# Confused Du(d/n)e



## Wilberfaust (Apr 3, 2010)

:yikes:Hey Guys, Anyone checked-out the recent Suite of Media Players from HDI Dune. It creates utter confusion on Blu Ray & Media Player new purchasers. They've release several HD models in the past weeks:yikes:- from Pro to Max to Smart & now Lite. Please share your experience & views here. Including, what would be each one's competitive set. I reckon the Max is aimed at Oppo with its audiophile focus...:yikes:


----------



## wbassett (Feb 8, 2007)

I don't personally have a Dune to test but I have heard very good things about them. The PCH also gets good reviews but I personally feel the price is a bit too high. I guess if this is your main player and it has an internal BD drive then it can be justified, but one of the things about a media streamer is putting them throughout the house. That's when the price point starts to get too high in my opinion... but also keep in mind, that's my opinion!


----------



## Harold Dale (Jun 26, 2006)

The Dune products look nice, but I keep reading issues about the company taking a very long time to work out issues, this is why I'm leaning towards the C-200. The C-200 is 299, if you throw in a 50 dollar BD drive you're looking at 350. The HDI Dune Max is 499 for basically the same setup.

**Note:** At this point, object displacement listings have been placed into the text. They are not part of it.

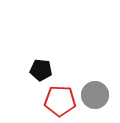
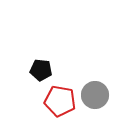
red pentagon: rotated 8 degrees clockwise
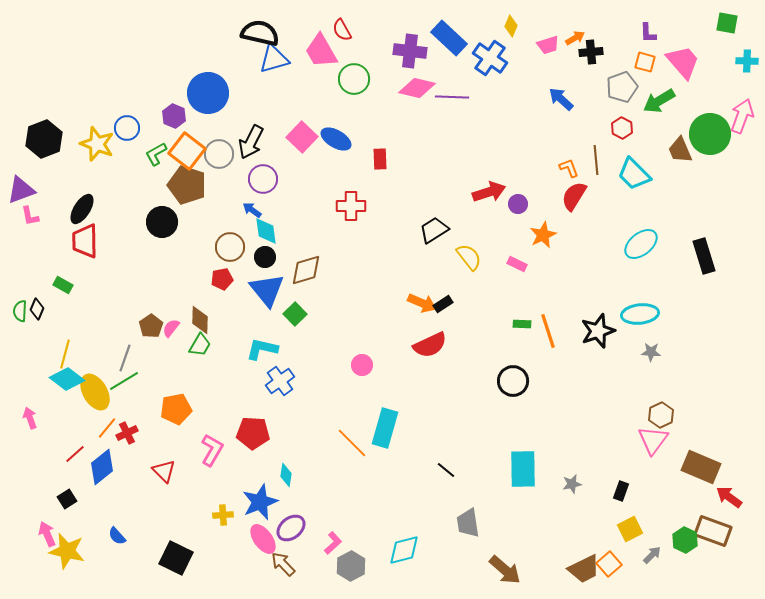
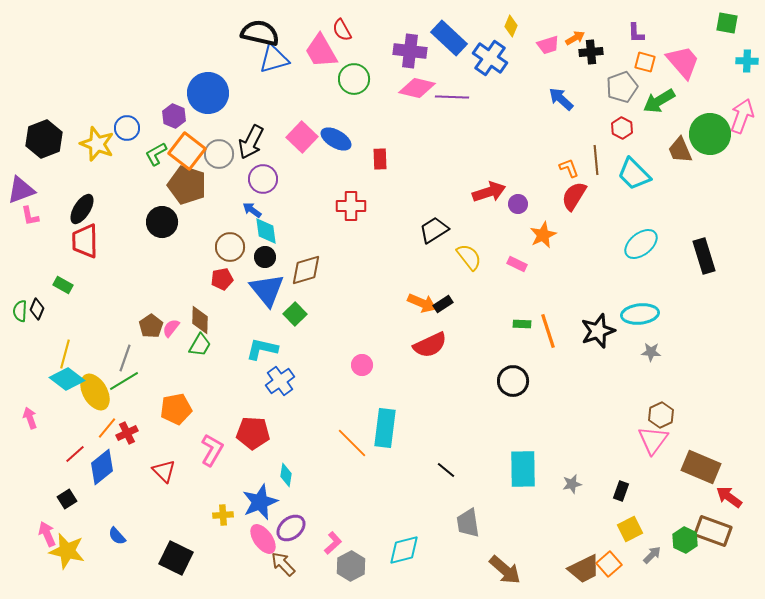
purple L-shape at (648, 33): moved 12 px left
cyan rectangle at (385, 428): rotated 9 degrees counterclockwise
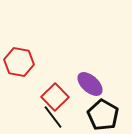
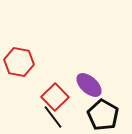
purple ellipse: moved 1 px left, 1 px down
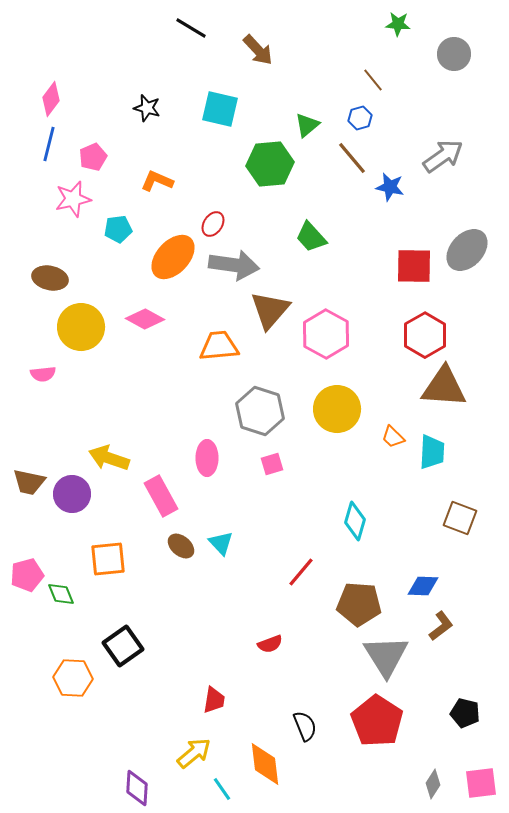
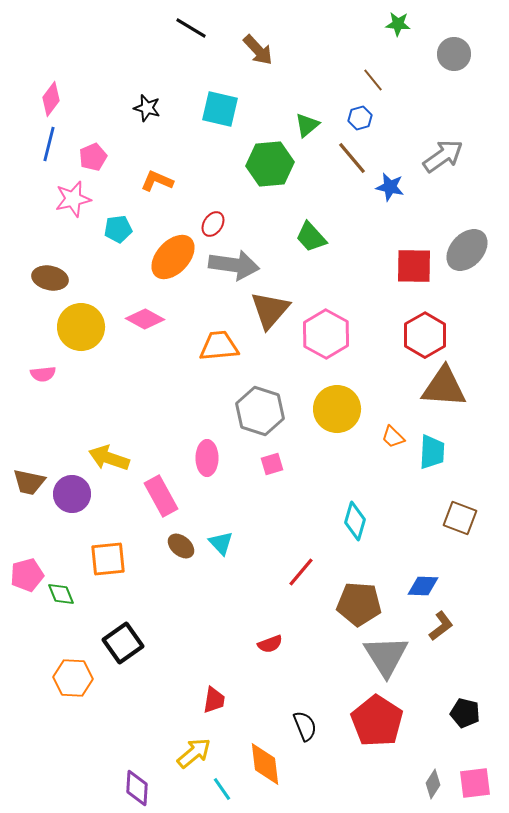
black square at (123, 646): moved 3 px up
pink square at (481, 783): moved 6 px left
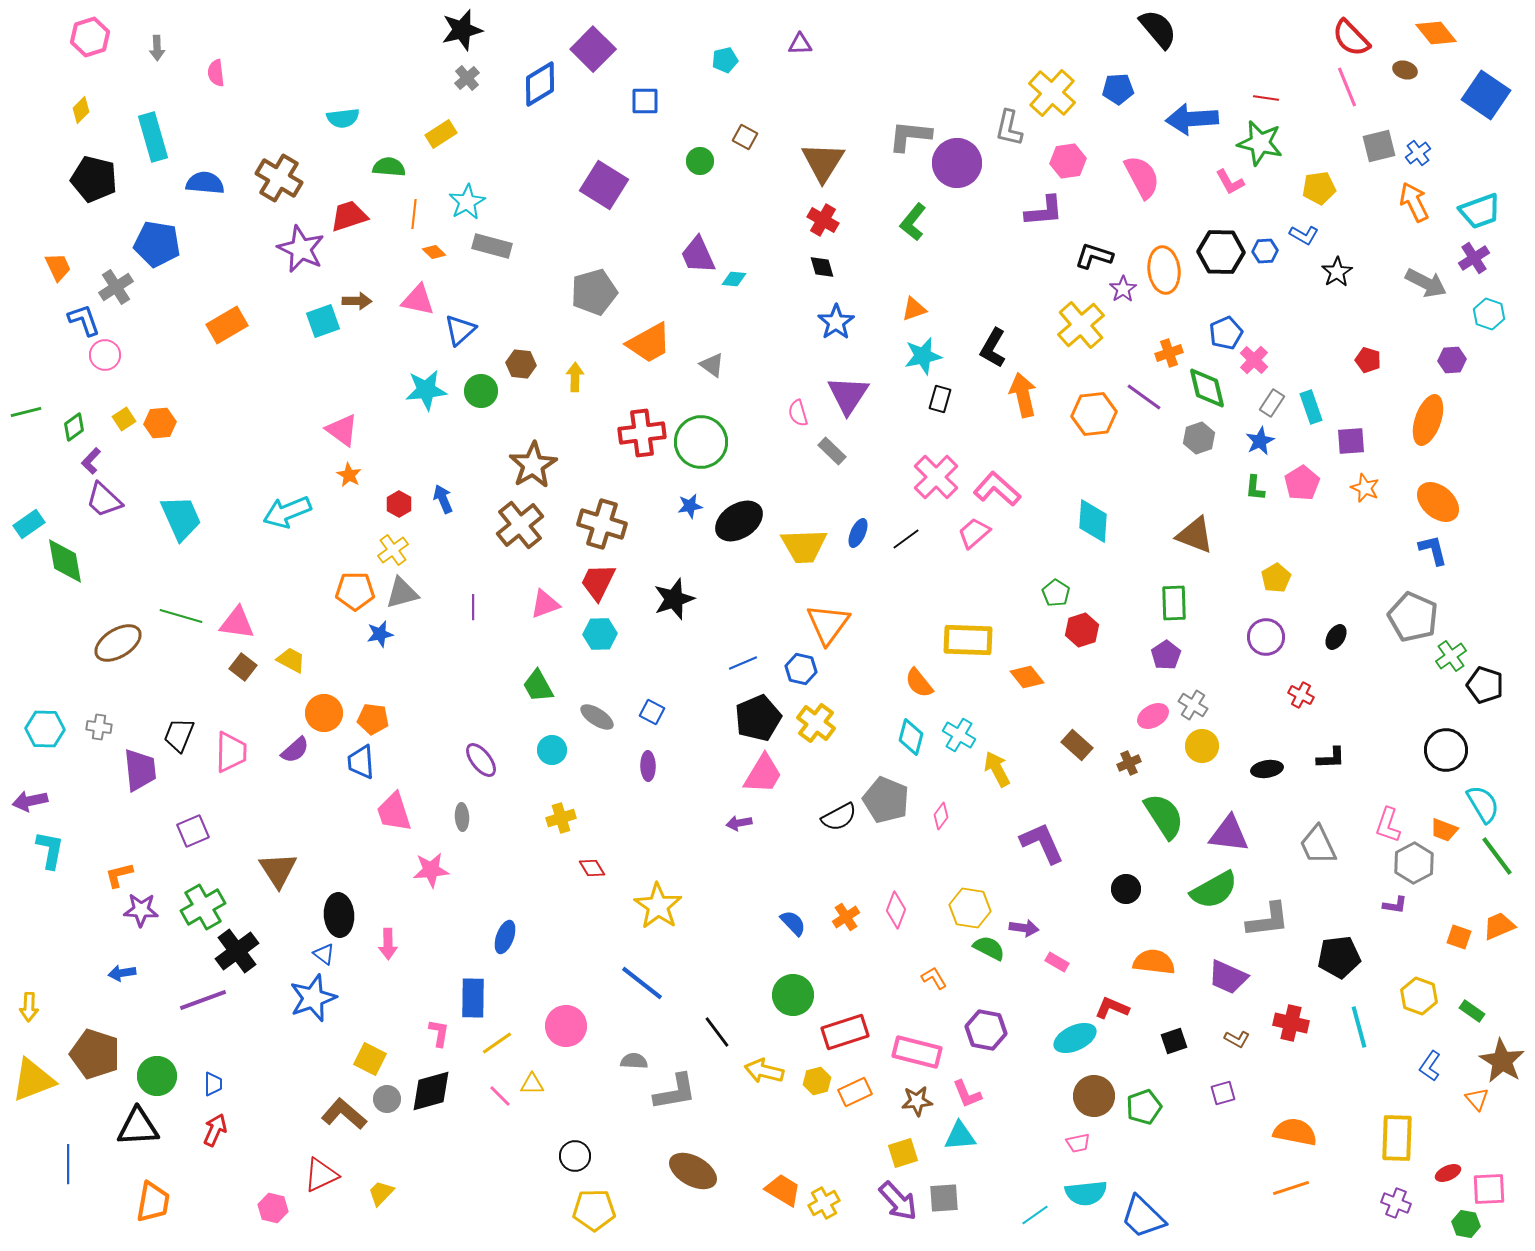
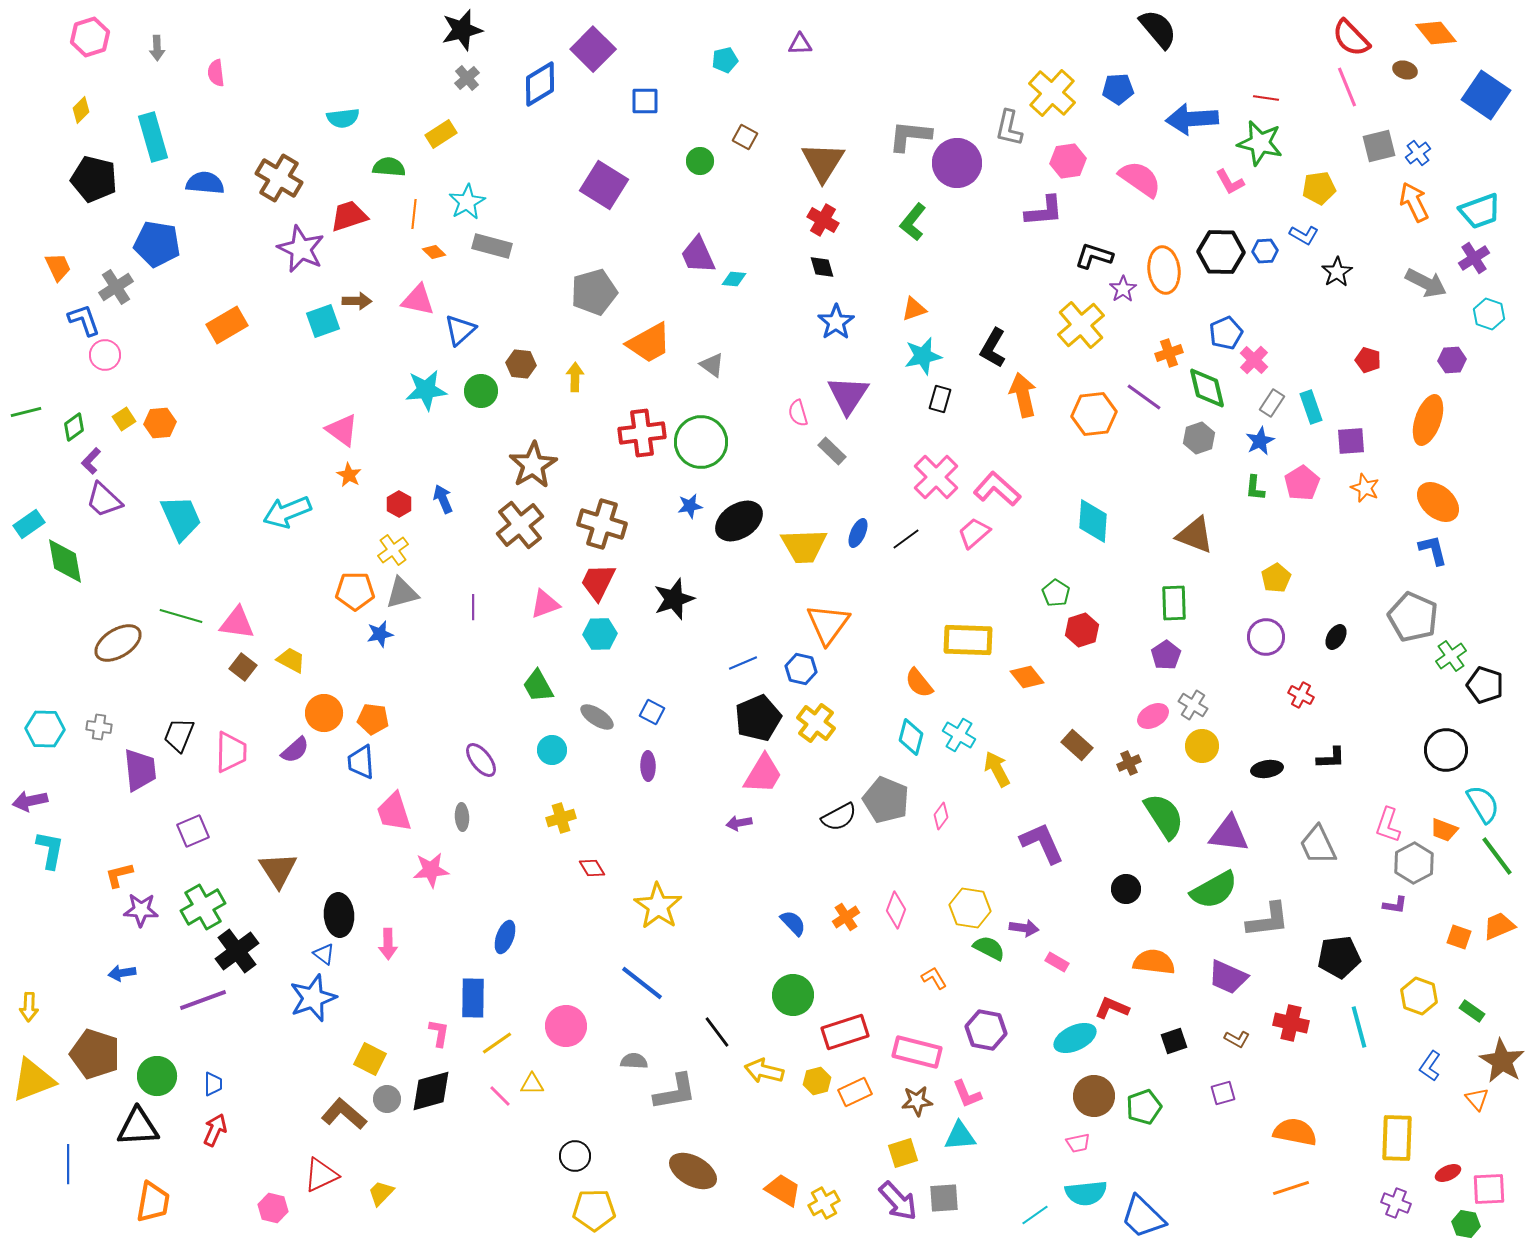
pink semicircle at (1142, 177): moved 2 px left, 2 px down; rotated 27 degrees counterclockwise
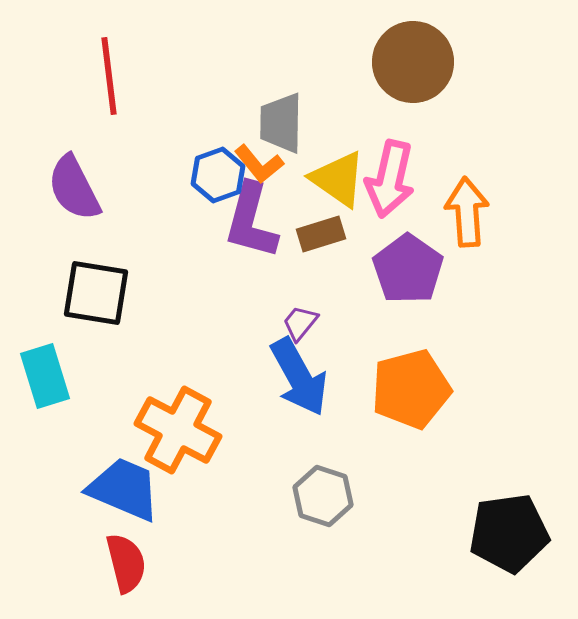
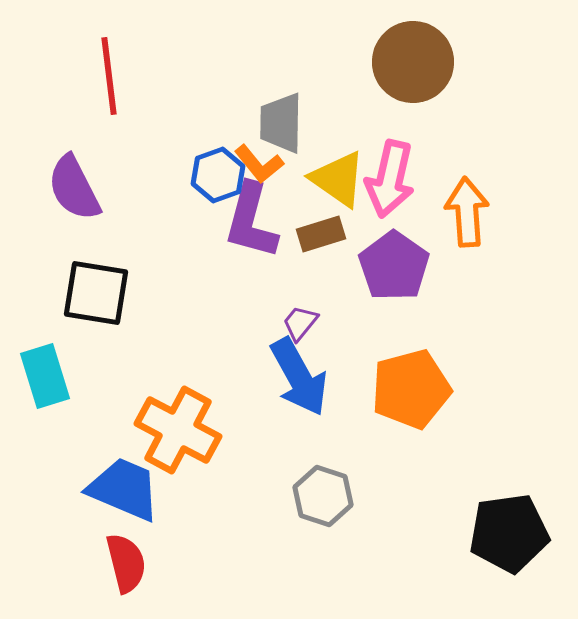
purple pentagon: moved 14 px left, 3 px up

It seems that the Popcorn Hour company seems to be a bit more on top of their firmware issues as well. Both are great products from what I hear though.


----------



## wbassett (Feb 8, 2007)

And then there is also the PlayOn!HD for half those prices and the units I am testing are playing everything I have thrown at it so far, and it has built in YAMJ too...


----------